- WHAT IS REQUIRED
The data below is to be retyped exactly, line by line.
MATERIAL FOR THIS TASK: Begin
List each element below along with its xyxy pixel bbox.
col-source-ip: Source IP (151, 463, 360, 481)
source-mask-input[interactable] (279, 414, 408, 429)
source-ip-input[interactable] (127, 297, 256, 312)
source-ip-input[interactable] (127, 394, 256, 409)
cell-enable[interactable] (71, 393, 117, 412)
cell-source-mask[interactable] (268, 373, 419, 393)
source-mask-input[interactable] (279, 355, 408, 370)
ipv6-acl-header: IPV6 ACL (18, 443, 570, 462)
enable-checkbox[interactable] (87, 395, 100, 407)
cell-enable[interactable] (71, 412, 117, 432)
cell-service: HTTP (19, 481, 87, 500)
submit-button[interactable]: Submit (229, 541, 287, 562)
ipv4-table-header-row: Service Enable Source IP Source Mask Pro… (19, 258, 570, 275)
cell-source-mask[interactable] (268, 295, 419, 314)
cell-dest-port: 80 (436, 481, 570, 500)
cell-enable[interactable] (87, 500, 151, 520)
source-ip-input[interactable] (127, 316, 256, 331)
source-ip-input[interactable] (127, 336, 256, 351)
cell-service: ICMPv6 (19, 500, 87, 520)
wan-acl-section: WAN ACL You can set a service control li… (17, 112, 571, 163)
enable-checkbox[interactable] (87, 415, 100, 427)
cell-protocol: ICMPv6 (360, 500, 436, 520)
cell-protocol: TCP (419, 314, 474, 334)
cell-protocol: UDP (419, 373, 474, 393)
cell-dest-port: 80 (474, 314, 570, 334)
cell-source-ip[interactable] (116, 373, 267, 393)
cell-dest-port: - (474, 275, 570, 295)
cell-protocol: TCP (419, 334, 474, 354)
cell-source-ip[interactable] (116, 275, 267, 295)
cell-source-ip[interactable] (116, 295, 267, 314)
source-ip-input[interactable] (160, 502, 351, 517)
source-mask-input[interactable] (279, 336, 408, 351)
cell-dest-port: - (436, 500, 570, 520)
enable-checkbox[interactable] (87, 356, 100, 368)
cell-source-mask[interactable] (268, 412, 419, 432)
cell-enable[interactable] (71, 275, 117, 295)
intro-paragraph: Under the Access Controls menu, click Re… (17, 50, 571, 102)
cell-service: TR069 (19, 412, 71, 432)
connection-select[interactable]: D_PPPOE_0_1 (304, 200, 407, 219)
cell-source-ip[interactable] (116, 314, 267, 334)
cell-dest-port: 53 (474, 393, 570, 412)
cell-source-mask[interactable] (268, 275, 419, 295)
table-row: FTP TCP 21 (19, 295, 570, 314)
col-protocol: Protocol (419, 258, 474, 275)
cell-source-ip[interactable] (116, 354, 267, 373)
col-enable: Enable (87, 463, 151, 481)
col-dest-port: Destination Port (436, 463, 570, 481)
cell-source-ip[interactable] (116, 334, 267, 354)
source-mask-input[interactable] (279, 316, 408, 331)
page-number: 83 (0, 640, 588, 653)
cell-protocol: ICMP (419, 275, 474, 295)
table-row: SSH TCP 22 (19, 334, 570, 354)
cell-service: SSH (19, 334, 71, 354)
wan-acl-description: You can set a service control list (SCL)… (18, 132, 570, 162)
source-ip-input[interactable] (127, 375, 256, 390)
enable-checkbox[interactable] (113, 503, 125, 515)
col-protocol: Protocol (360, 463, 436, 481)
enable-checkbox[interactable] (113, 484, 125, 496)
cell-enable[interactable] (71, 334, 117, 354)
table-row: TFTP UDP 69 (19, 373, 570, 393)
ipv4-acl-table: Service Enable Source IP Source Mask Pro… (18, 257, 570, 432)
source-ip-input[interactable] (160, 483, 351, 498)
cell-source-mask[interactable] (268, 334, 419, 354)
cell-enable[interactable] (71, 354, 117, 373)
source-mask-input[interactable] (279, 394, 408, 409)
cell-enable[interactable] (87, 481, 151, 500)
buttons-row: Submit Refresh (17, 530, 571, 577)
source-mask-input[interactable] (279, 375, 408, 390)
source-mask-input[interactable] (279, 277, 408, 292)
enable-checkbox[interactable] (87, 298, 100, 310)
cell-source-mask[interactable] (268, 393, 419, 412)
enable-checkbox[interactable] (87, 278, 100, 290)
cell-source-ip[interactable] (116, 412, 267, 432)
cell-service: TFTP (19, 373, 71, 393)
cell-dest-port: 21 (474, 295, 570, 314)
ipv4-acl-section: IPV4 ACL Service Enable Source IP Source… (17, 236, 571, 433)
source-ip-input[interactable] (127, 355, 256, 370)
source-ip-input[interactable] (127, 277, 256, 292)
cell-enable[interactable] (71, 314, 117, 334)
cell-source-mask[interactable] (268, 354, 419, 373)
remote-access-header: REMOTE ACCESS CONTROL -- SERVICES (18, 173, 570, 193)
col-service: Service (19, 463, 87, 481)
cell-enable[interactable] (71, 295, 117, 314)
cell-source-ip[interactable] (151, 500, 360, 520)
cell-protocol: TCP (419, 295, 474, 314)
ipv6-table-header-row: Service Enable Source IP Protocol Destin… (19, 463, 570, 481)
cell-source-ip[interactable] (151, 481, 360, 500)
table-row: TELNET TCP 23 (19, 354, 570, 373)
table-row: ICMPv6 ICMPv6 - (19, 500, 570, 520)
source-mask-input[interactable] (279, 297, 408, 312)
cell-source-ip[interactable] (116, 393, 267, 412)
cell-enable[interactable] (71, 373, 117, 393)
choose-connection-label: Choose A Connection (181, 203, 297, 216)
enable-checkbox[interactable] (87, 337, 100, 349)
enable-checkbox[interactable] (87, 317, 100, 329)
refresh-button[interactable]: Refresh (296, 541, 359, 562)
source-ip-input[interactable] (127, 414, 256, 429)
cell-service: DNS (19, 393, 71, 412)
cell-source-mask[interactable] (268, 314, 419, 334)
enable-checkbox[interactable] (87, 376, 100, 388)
MATERIAL FOR THIS TASK: End
- OUTPUT FOR THIS EXERCISE
List each element below along with its xyxy pixel bbox.
col-source-ip: Source IP (151, 463, 360, 481)
source-mask-input[interactable] (279, 414, 408, 429)
source-ip-input[interactable] (127, 297, 256, 312)
source-ip-input[interactable] (127, 394, 256, 409)
cell-enable[interactable] (71, 393, 117, 412)
cell-source-mask[interactable] (268, 373, 419, 393)
source-mask-input[interactable] (279, 355, 408, 370)
ipv6-acl-header: IPV6 ACL (18, 443, 570, 462)
enable-checkbox[interactable] (87, 395, 100, 407)
cell-enable[interactable] (71, 412, 117, 432)
cell-service: HTTP (19, 481, 87, 500)
submit-button[interactable]: Submit (229, 541, 287, 562)
ipv4-table-header-row: Service Enable Source IP Source Mask Pro… (19, 258, 570, 275)
cell-source-mask[interactable] (268, 295, 419, 314)
cell-dest-port: 80 (436, 481, 570, 500)
cell-enable[interactable] (87, 500, 151, 520)
source-ip-input[interactable] (127, 316, 256, 331)
source-ip-input[interactable] (127, 336, 256, 351)
cell-service: ICMPv6 (19, 500, 87, 520)
wan-acl-section: WAN ACL You can set a service control li… (17, 112, 571, 163)
enable-checkbox[interactable] (87, 415, 100, 427)
cell-protocol: ICMPv6 (360, 500, 436, 520)
cell-protocol: TCP (419, 314, 474, 334)
cell-protocol: UDP (419, 373, 474, 393)
cell-dest-port: 80 (474, 314, 570, 334)
cell-source-ip[interactable] (116, 373, 267, 393)
cell-dest-port: - (474, 275, 570, 295)
cell-protocol: TCP (419, 334, 474, 354)
cell-source-ip[interactable] (116, 275, 267, 295)
cell-source-ip[interactable] (116, 295, 267, 314)
source-ip-input[interactable] (160, 502, 351, 517)
source-mask-input[interactable] (279, 336, 408, 351)
cell-dest-port: - (436, 500, 570, 520)
enable-checkbox[interactable] (87, 356, 100, 368)
cell-source-mask[interactable] (268, 412, 419, 432)
cell-enable[interactable] (71, 275, 117, 295)
intro-paragraph: Under the Access Controls menu, click Re… (17, 50, 571, 102)
cell-service: TR069 (19, 412, 71, 432)
connection-select[interactable]: D_PPPOE_0_1 (304, 200, 407, 219)
cell-source-ip[interactable] (116, 314, 267, 334)
cell-dest-port: 53 (474, 393, 570, 412)
cell-source-mask[interactable] (268, 275, 419, 295)
table-row: FTP TCP 21 (19, 295, 570, 314)
col-protocol: Protocol (419, 258, 474, 275)
cell-source-ip[interactable] (116, 354, 267, 373)
col-enable: Enable (87, 463, 151, 481)
col-dest-port: Destination Port (436, 463, 570, 481)
cell-source-ip[interactable] (116, 334, 267, 354)
source-mask-input[interactable] (279, 316, 408, 331)
page-number: 83 (0, 640, 588, 653)
cell-protocol: ICMP (419, 275, 474, 295)
table-row: SSH TCP 22 (19, 334, 570, 354)
cell-service: SSH (19, 334, 71, 354)
wan-acl-description: You can set a service control list (SCL)… (18, 132, 570, 162)
source-ip-input[interactable] (127, 375, 256, 390)
enable-checkbox[interactable] (113, 503, 125, 515)
col-protocol: Protocol (360, 463, 436, 481)
enable-checkbox[interactable] (113, 484, 125, 496)
cell-enable[interactable] (71, 334, 117, 354)
table-row: TFTP UDP 69 (19, 373, 570, 393)
ipv4-acl-table: Service Enable Source IP Source Mask Pro… (18, 257, 570, 432)
source-ip-input[interactable] (160, 483, 351, 498)
cell-source-mask[interactable] (268, 334, 419, 354)
cell-enable[interactable] (71, 354, 117, 373)
source-mask-input[interactable] (279, 394, 408, 409)
cell-enable[interactable] (87, 481, 151, 500)
buttons-row: Submit Refresh (17, 530, 571, 577)
source-mask-input[interactable] (279, 375, 408, 390)
source-mask-input[interactable] (279, 277, 408, 292)
enable-checkbox[interactable] (87, 298, 100, 310)
cell-source-mask[interactable] (268, 393, 419, 412)
enable-checkbox[interactable] (87, 278, 100, 290)
cell-source-ip[interactable] (116, 412, 267, 432)
cell-service: TFTP (19, 373, 71, 393)
cell-dest-port: 21 (474, 295, 570, 314)
ipv4-acl-section: IPV4 ACL Service Enable Source IP Source… (17, 236, 571, 433)
source-ip-input[interactable] (127, 355, 256, 370)
source-ip-input[interactable] (127, 277, 256, 292)
cell-enable[interactable] (71, 314, 117, 334)
cell-source-mask[interactable] (268, 354, 419, 373)
remote-access-header: REMOTE ACCESS CONTROL -- SERVICES (18, 173, 570, 193)
col-service: Service (19, 463, 87, 481)
cell-enable[interactable] (71, 295, 117, 314)
cell-source-ip[interactable] (151, 500, 360, 520)
cell-protocol: TCP (419, 295, 474, 314)
ipv6-table-header-row: Service Enable Source IP Protocol Destin… (19, 463, 570, 481)
cell-source-ip[interactable] (151, 481, 360, 500)
table-row: TELNET TCP 23 (19, 354, 570, 373)
table-row: ICMPv6 ICMPv6 - (19, 500, 570, 520)
source-mask-input[interactable] (279, 297, 408, 312)
cell-source-ip[interactable] (116, 393, 267, 412)
cell-enable[interactable] (71, 373, 117, 393)
choose-connection-label: Choose A Connection (181, 203, 297, 216)
enable-checkbox[interactable] (87, 337, 100, 349)
enable-checkbox[interactable] (87, 317, 100, 329)
refresh-button[interactable]: Refresh (296, 541, 359, 562)
source-ip-input[interactable] (127, 414, 256, 429)
cell-service: DNS (19, 393, 71, 412)
cell-source-mask[interactable] (268, 314, 419, 334)
enable-checkbox[interactable] (87, 376, 100, 388)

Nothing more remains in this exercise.